━━ Excerpted data

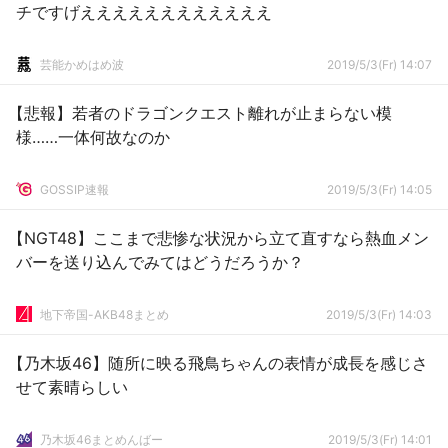
チですげええええええええええええ
芸能かめはめ波
2019/5/3(Fr) 14:07
【悲報】若者のドラゴンクエスト離れが止まらない模
様……一体何故なのか
GOSSIP速報
2019/5/3(Fr) 14:05
【NGT48】ここまで悲惨な状況から立て直すなら熱血メン
バーを送り込んでみてはどうだろうか？
地下帝国-AKB48まとめ
2019/5/3(Fr) 14:03
【乃木坂46】随所に映る飛鳥ちゃんの表情が成長を感じさ
せて素晴らしい
乃木坂46まとめんばー
2019/5/3(Fr) 14:01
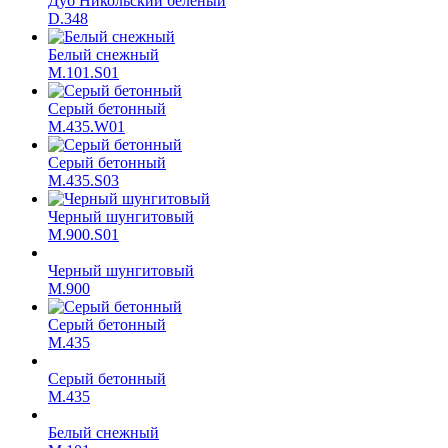
Дуб Никольский белёный
D.348
Белый снежный
M.101.S01
Серый бетонный
M.435.W01
Серый бетонный
M.435.S03
Черный шунгитовый
M.900.S01
Черный шунгитовый
M.900
Серый бетонный
М.435
Серый бетонный
М.435
Белый снежный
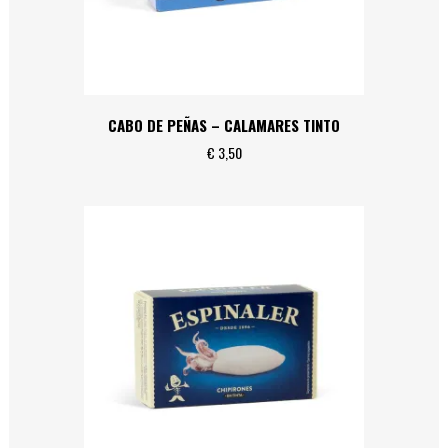
CABO DE PEÑAS – CALAMARES TINTO
€
3,50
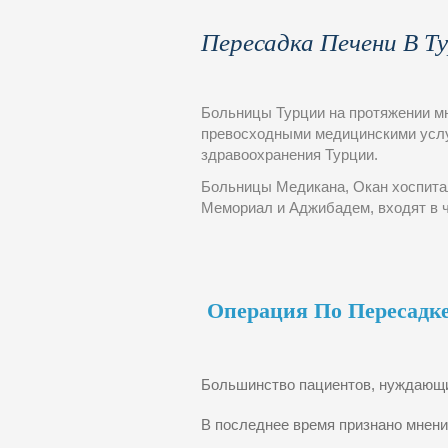
Пересадка Печени В Т
Больницы Турции на протяжении мн
превосходными медицинскими услу
здравоохранения Турции.
Больницы Медикана, Окан хоспитал,
Мемориал и Аджибадем, входят в 
Операция По Пересадк
Большинство пациентов, нуждающи
В последнее время признано мнени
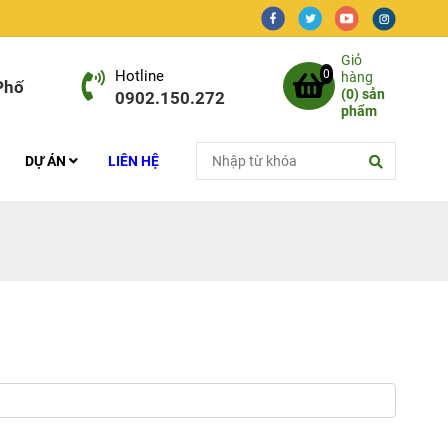
Giỏ
Hotline
0
hàng
Phố
(
0
) sản
0902.150.272
phẩm
DỰ ÁN
LIÊN HỆ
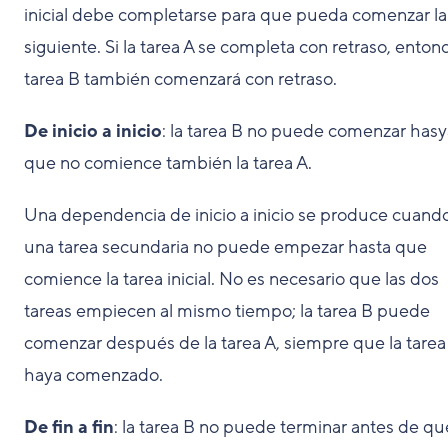
inicial debe completarse para que pueda comenzar la
siguiente. Si la tarea A se completa con retraso, entonc
tarea B también comenzará con retraso.
De inicio a inicio
: la tarea B no puede comenzar hasy
que no comience también la tarea A.
Una dependencia de inicio a inicio se produce cuand
una tarea secundaria no puede empezar hasta que
comience la tarea inicial. No es necesario que las dos
tareas empiecen al mismo tiempo; la tarea B puede
comenzar después de la tarea A, siempre que la tarea
haya comenzado.
De fin a fin
: la tarea B no puede terminar antes de qu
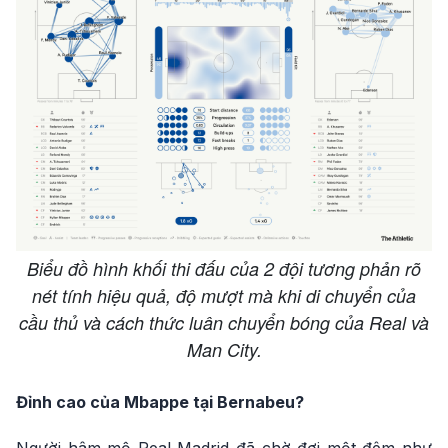
Biểu đồ hình khối thi đấu của 2 đội tương phản rõ
nét tính hiệu quả, độ mượt mà khi di chuyển của
cầu thủ và cách thức luân chuyển bóng của Real và
Man City.
Đỉnh cao của Mbappe tại Bernabeu?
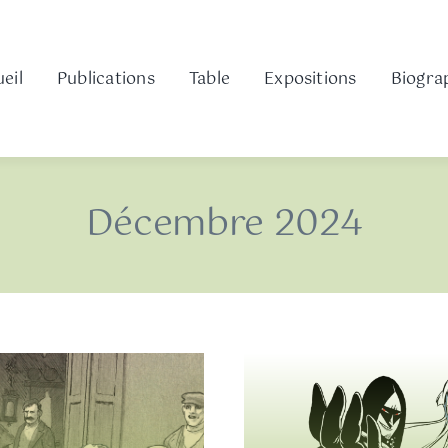
eil
Publications
Table
Expositions
Biogra
Décembre 2024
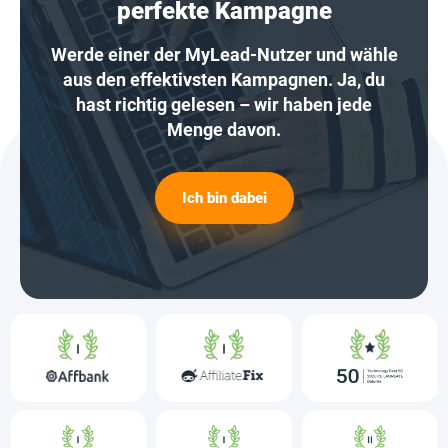
perfekte Kampagne
Werde einer der MyLead-Nutzer und wähle
aus den effektivsten Kampagnen. Ja, du
hast richtig gelesen – wir haben jede
Menge davon.
Ich bin dabei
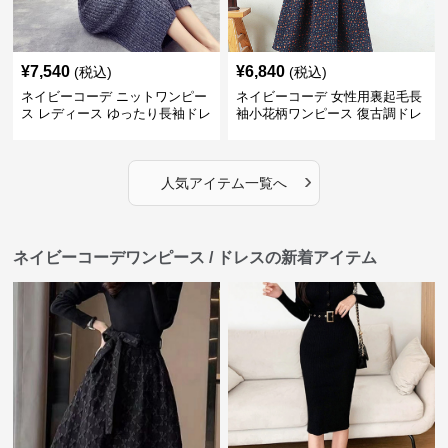
¥
7,540
¥
6,840
(税込)
(税込)
ネイビーコーデ ニットワンピー
ネイビーコーデ 女性用裏起毛長
ス レディース ゆったり長袖ドレ
袖小花柄ワンピース 復古調ドレ
ス 春秋用
ス
›
人気アイテム一覧へ
ネイビーコーデワンピース / ドレスの新着アイテム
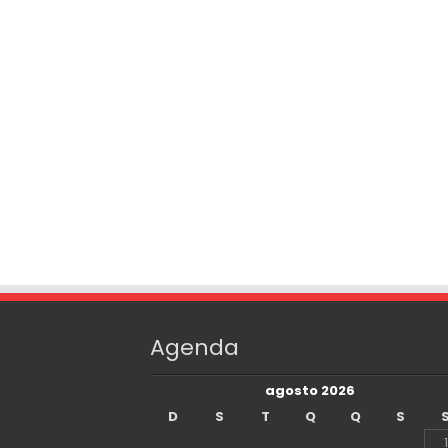
Agenda
agosto 2026
D
S
T
Q
Q
S
1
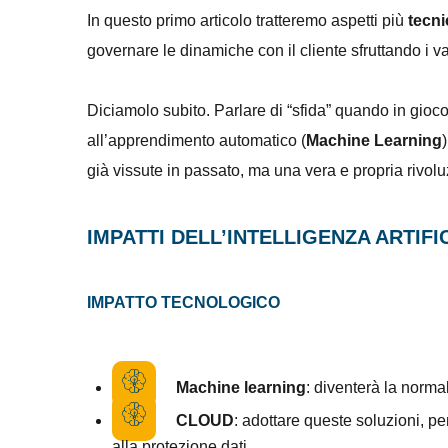
In questo primo articolo tratteremo aspetti più
tecni
governare le dinamiche con il cliente sfruttando i va
Diciamolo subito. Parlare di “sfida” quando in gioco c
all’apprendimento automatico (
Machine Learning
)
già vissute in passato, ma una vera e propria rivolu
IMPATTI DELL’INTELLIGENZA ARTIF
IMPATTO TECNOLOGICO
Machine learning
: diventerà la normal
CLOUD
: adottare queste soluzioni, per
alla protezione dati.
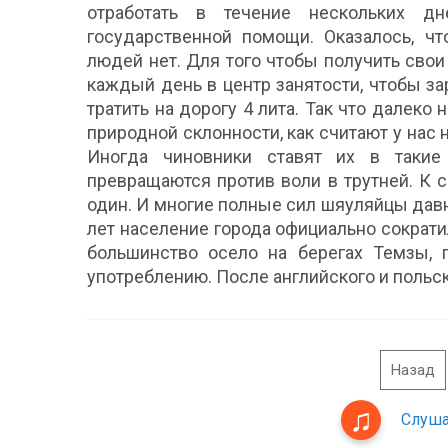
отработать в течение нескольких д
государственной помощи. Оказалось, чт
людей нет. Для того чтобы получить сво
каждый день в центр занятости, чтобы з
тратить на дорогу 4 лита. Так что далек
природной склонности, как считают у нас
Иногда чиновники ставят их в такие
превращаются против воли в трутней. К 
один. И многие полные сил шяуляйцы давн
лет население города официально сократил
большинство осело на берегах Темзы, г
употреблению. После английского и польск
Назад
Слуша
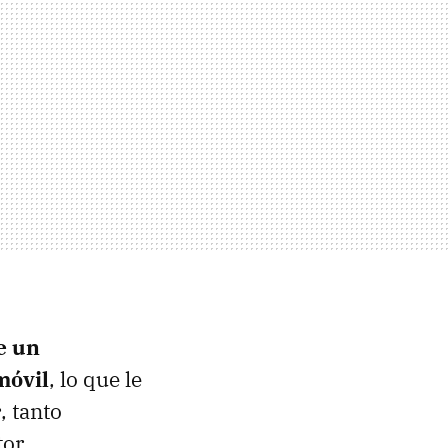
e un
móvil
, lo que le
r
, tanto
or.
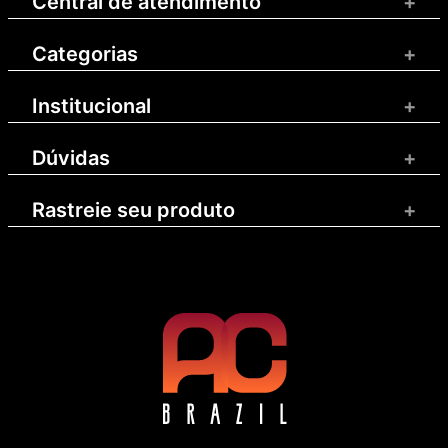
Central de atendimento
+
Categorias
+
Institucional
+
Dúvidas
+
Rastreie seu produto
+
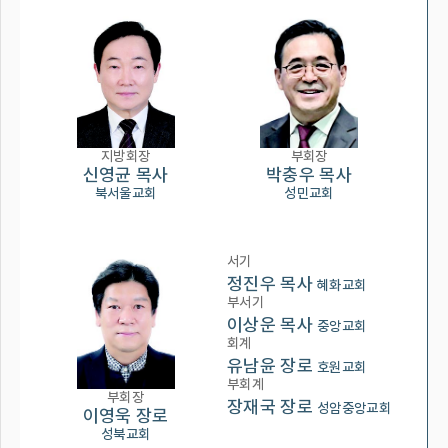
지방회장
부회장
신영균 목사
박충우 목사
북서울교회
성민교회
서기
정진우 목사
혜화교회
부서기
이상운 목사
중앙교회
회계
유남윤 장로
호원교회
부회계
부회장
장재국 장로
성암중앙교회
이영욱 장로
성북교회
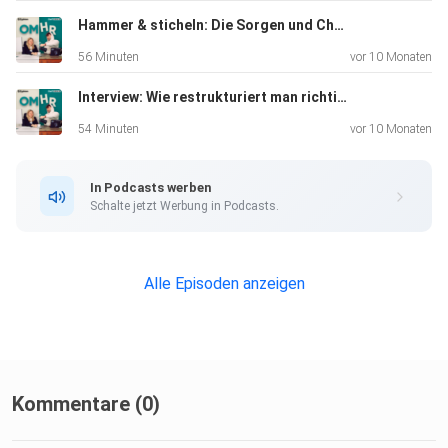
da. Auf unserer Jobbörse. Du willst uns kontaktieren – mit
anregenden Ideen oder konstruktivem Feedback? Wir
Hammer & sticheln: Die Sorgen und Chancen des Handwerks – mit Jonas Winkler
freuen uns! Gerne
56 Minuten
vor 10 Monaten
an: jobs@omr.com Bevor du den Verdacht hegst: Nein,
Interview: Wie restrukturiert man richtig, Dr. Sabrina Zeplin?
Bewerbungen
nehmen wir da nicht entgegen. Schön, dass du es bis hierhin
54 Minuten
vor 10 Monaten
geschafft hast. Du bist neugierig. Bleib so! Ein Podcast
von OMR
In Podcasts werben
Jobs & HR, produziert von Podstars by OMR.
Schalte jetzt Werbung in Podcasts.
Alle Episoden anzeigen
Kommentare (0)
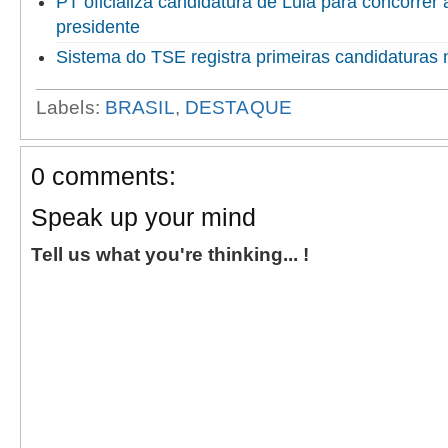
PT oficializa candidatura de Lula para concorrer
presidente
Sistema do TSE registra primeiras candidaturas 
Labels:
BRASIL
,
DESTAQUE
0 comments:
Speak up your mind
Tell us what you're thinking... !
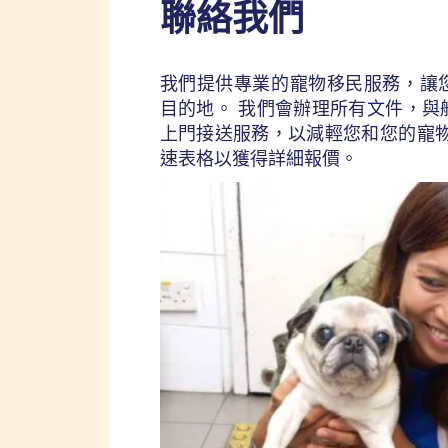
聯絡我們
我們提供專業的寵物移民服務，讓
目的地。 我們會辦理所有文件，與
上門接送服務，以減輕您和您的寵物
速表格以獲得詳細報價。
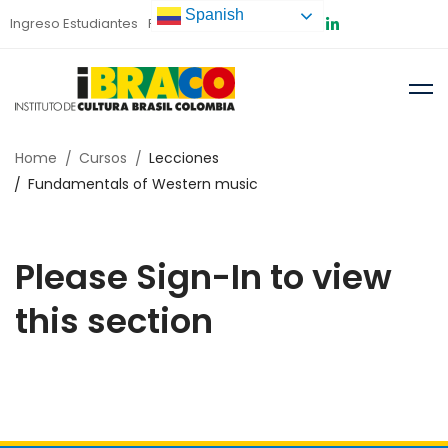
Spanish
Ingreso Estudiantes
Preinscripción
Home
Cursos
Lecciones
Fundamentals of Western music
Please Sign-In to view
this section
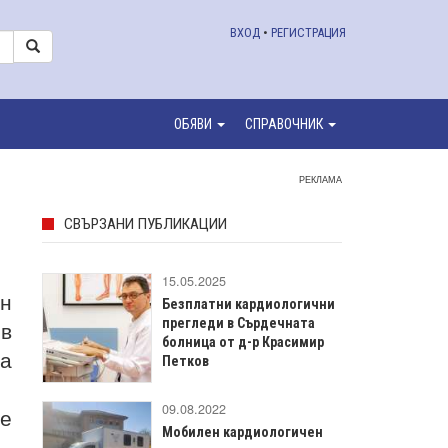
ВХОД
•
РЕГИСТРАЦИЯ
ОБЯВИ
СПРАВОЧНИК
РЕКЛАМА
СВЪРЗАНИ ПУБЛИКАЦИИ
15.05.2025
ян
Безплатни кардиологични
 в
прегледи в Сърдечната
болница от д-р Красимир
а
Петков
09.08.2022
не
Мобилен кардиологичен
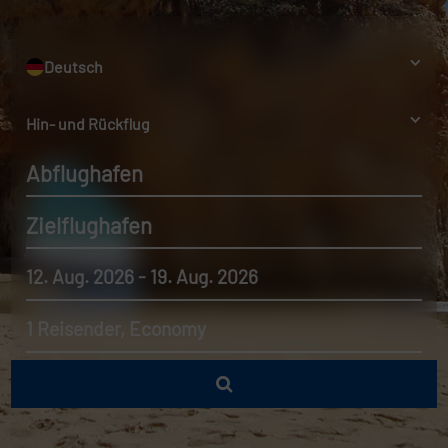
Deutsch
Hin- und Rückflug
Abflughafen
Zielflughafen
12. Aug. 2026 - 19. Aug. 2026
1 Reisender, Economy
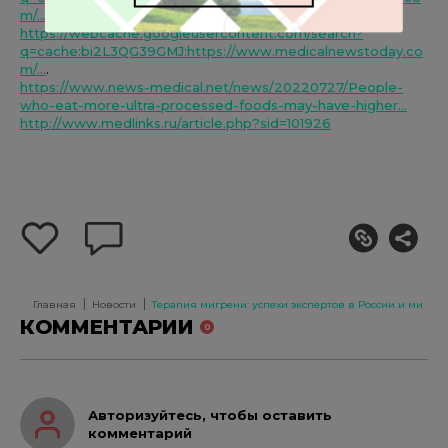
m/...
.
https://webcache.googleusercontent.com/search?
q=cache:bi2L3QG39GMJ:https://www.medicalnewstoday.co
m/...
.
https://www.news-medical.net/news/20220727/People-
who-eat-more-ultra-processed-foods-may-have-higher...
http://www.medlinks.ru/article.php?sid=101926
добавить
оставить
себе
комментарий
в
избранное
Главная
Новости
Терапия мигрени: успехи экспертов в России и мире
КОММЕНТАРИИ
0
Авторизуйтесь, чтобы оставить
комментарий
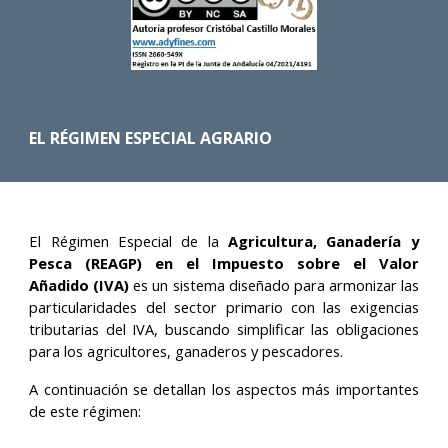
EL RÉGIMEN ESPECIAL AGRARIO
El Régimen Especial de la
Agricultura, Ganadería y
Pesca (REAGP) en el Impuesto sobre el Valor
Añadido (IVA)
es un sistema diseñado para armonizar las
particularidades del sector primario con las exigencias
tributarias del IVA, buscando simplificar las obligaciones
para los agricultores, ganaderos y pescadores.
A continuación se detallan los aspectos más importantes
de este régimen:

━━━━

■ What you should do:
List each line of the entries that holds the string "https".

■ Response to this task:
https://webcache.googleusercontent.com/search?
q=cache:bi2L3QG39GMJ:https://www.medicalnewstoday.co
https://www.news-medical.net/news/20220727/People-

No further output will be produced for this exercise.